Le origini di Fusine, paese sito sulla sponda alpina orobica, sono rintracciabili attorno al 1300 quando, a seguito dell’estrazione del ferro dalle miniere della Val Madre intrapresa da genti provenienti dalle valli bergamasche, sorsero delle fucine allo sbocco del torrente Madrasco. Le attività connesse all’estrazione ed alla lavorazione del ferro hanno sempre caratterizzato le attività degli abitanti del paese che nel corso dei secoli si sono specializzati nella produzione di attrezzi agricoli, arnesi per boscaioli, strumenti chirurgici e, in epoche più recenti, teleferiche.
La Chiesa di San Lorenzo posta al centro del paese divenne parrocchia nel 1589 affrancandosi dalla dipendenza dellarcipretale di Berbenno e deve le sue forme barocche alla ricostruzione effettuata nel secolo XVII.

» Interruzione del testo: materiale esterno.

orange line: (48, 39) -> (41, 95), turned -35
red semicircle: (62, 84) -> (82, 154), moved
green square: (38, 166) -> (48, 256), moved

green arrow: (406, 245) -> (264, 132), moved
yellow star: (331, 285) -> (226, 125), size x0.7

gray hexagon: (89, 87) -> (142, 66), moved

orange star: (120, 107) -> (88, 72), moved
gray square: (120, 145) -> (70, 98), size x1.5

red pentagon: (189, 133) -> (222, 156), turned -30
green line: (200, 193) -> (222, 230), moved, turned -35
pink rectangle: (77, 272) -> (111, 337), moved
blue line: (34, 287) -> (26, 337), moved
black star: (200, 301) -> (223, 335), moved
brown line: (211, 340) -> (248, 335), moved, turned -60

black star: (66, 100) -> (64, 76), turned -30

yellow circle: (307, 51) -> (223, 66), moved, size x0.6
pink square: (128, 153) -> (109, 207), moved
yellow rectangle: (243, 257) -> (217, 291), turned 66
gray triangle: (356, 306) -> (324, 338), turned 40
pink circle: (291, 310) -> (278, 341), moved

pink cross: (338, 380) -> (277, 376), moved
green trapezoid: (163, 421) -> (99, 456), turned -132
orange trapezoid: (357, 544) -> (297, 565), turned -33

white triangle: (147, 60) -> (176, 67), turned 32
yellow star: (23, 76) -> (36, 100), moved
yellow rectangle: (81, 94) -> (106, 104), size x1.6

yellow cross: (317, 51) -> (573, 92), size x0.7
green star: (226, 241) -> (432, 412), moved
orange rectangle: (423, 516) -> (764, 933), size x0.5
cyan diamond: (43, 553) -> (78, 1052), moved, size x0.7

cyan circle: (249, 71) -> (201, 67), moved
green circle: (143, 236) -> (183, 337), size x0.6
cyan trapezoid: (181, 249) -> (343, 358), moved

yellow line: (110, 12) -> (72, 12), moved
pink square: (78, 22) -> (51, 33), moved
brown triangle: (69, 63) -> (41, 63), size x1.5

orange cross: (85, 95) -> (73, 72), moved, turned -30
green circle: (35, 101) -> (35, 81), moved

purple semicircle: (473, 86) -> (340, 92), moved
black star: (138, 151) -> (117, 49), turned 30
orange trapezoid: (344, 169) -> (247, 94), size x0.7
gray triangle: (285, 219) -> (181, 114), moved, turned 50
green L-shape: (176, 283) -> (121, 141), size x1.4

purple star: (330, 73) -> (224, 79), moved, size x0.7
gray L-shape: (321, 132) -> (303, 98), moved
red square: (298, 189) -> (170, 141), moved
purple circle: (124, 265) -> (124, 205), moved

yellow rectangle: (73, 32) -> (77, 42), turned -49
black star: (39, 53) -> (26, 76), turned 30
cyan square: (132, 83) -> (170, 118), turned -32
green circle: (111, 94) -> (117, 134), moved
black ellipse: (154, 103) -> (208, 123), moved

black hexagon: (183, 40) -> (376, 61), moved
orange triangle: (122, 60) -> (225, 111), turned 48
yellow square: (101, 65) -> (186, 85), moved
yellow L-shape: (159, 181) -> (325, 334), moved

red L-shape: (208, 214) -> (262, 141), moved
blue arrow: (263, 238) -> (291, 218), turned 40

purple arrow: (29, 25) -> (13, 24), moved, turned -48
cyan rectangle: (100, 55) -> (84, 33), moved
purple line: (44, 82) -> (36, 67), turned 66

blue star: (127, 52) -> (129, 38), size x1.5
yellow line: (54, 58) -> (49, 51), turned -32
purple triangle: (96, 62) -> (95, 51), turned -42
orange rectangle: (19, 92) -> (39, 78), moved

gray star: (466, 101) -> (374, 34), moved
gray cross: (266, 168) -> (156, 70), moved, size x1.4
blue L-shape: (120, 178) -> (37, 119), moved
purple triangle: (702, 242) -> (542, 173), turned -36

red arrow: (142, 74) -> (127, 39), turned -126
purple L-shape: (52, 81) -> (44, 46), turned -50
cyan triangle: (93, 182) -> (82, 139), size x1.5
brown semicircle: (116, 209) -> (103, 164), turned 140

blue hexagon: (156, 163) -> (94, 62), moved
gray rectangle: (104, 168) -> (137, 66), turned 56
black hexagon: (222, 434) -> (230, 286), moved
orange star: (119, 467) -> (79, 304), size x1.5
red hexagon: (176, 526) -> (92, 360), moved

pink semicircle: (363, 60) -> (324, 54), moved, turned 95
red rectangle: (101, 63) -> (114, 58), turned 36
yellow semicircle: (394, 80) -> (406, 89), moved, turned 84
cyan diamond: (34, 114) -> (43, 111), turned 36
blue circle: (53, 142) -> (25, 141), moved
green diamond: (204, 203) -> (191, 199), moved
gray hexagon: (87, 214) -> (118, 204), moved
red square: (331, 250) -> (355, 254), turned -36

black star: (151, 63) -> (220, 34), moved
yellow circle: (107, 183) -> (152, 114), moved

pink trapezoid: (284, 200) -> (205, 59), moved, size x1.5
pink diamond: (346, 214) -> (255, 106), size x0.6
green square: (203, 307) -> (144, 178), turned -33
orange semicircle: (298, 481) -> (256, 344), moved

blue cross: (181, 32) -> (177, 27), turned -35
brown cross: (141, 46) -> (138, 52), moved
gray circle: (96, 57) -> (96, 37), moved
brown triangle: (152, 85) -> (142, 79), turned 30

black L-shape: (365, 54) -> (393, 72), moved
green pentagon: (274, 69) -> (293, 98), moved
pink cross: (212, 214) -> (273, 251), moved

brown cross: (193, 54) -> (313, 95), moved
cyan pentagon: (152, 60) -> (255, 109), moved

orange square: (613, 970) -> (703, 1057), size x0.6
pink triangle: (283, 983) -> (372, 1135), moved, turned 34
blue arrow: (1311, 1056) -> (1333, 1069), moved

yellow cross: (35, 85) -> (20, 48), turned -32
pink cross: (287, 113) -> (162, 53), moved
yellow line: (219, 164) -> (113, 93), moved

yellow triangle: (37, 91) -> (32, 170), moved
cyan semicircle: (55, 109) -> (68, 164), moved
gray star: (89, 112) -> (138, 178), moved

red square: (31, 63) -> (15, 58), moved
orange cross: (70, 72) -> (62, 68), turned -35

L'abitato é caratterizzato dalla presenza di una serie di affreschi cinquecenteschi, oggi parzialmente riconoscibili, che decorano gli esterni di alcuni edifici, da alcune architetture seicentesche impreziosite da loggiati, portali e finestrature di origine bergamasca nonché dalla Casa Parrocchiale, in anni recenti restaurata in forme rinascimentali e, fuori dal nucleo abitato, la Chiesa di San Rocco.
Il nucleo di Valmadre, sito all’interno dell’omonima valle ed ospitante fino a duecento abitanti nel secolo XVII, fu abitato fino al secondo dopoguerra, e si caratterizza per la presenza della Chiesa di S.Matteo apostolo eretta nel '523.
Ulteriori testimonianze della prosperità raggiunta nel medioevo dagli abitanti di Fusine tramite le attività estrattive sono riscontrabili oggi nella significativa ricchezza delle architetture rurali delle contrade Pradello e Civetta.